Interview with Noam Chomsky in his office at the Massachusetts Institute of Technology, 2010 (This interview has never been publicly seen until now – November 2025)
In an interview recorded in 2010 (but never publicly presented until now), Professor Chomsky, famed as he is, was extremely generous in affording me time for an interview. I had a long list of questions for him, but was caught off guard when I discovered he could – understandably – only give me about a half an hour. I rummaged through my questions and edited them down, fast. (NOTE: The controversial book — deconstructed by Norman Finkelstein — early referenced is FROM TIME IMMEMORIAL, by Joan Peters).
Subjects discussed include Norman Finkelstein, including Chomsky’s respect for his work, Finkelstein’s courage at DePaul University leading to destruction of his career (“exposing the American intellectual class”) as a university professor, Finkelstein’s meticulous criticism of the popular Joan Peters pro-Israel book and the campaign to silence Finkelstein by pro-Israel ideologue Alan Dershowitz. This subject segued to how the Holocaust has become exploited as a political tool by the state of Israel and how, more generally, Gypsy/Roma decimation under the Nazis is not given much attention because the Jewish “Holocaust” – by those who run (as Finkelstein calls it, the “Holocaust Industry”) — is widely considered to be “unique.”
Commentary further includes Chomsky’s perspective that Israel Shahak (a Holocaust survivor, later resident of Israel, and activist for human rights, including Palestinian) and Finkelstein had/have been vilified by intellectual elites in both America and Israel. Chomsky also discusses how both the Holocaust and the accusation of antisemitism are used as tools to silence free speech dissent, how mainstream Jewish/Zionist interest in the Holocaust – and increased accusations of antisemitism — took on special meaning and attention beginning with Israel’s 1967 war, and how mainstream American Jewry didn’t actually want Holocaust survivors to come to America (!) until that time.
Other topics explored by Chomsky include the accusation of “Jewish self-hatred”, sometimes – in Jewish mainstream circles — the Jewish parallel to being a non-Jewish antisemite. Discussion also includes free speech issues around the loose subject of “Holocaust denial,” especially with laws regarding this subject in Europe.
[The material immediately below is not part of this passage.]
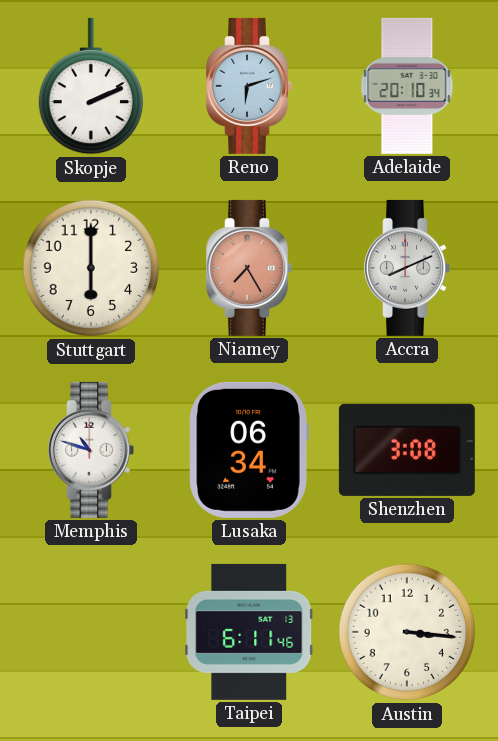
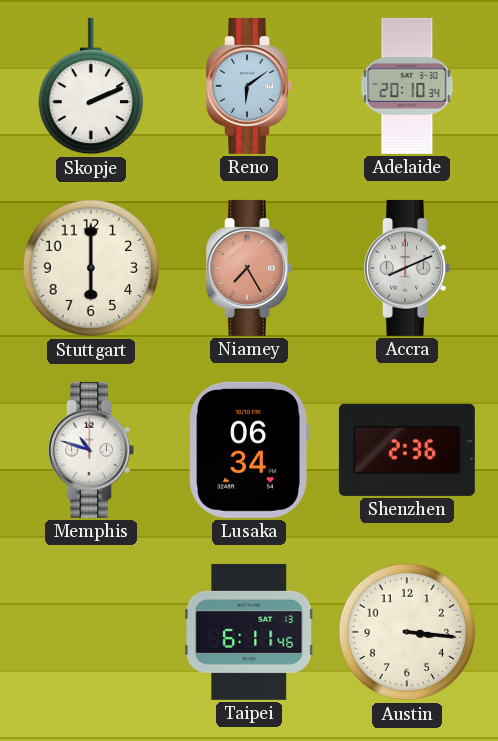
Reno: 6:12 -> 6:09
Shenzhen: 3:08 -> 2:36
Further discussion includes Jewish American activism in the Civil Rights movement and how it began to falter (and why), the Haredim (religious ultra-Orthodox Jews) who are largely anti-Zionist, The Anti-Discrimination League (ADL) and its abandonment of dedicated civil rights issues to become a shill for Israel, and Chomsky’s critique of Mearsheimer and Walt’s book THE ISRAEL LOBBY.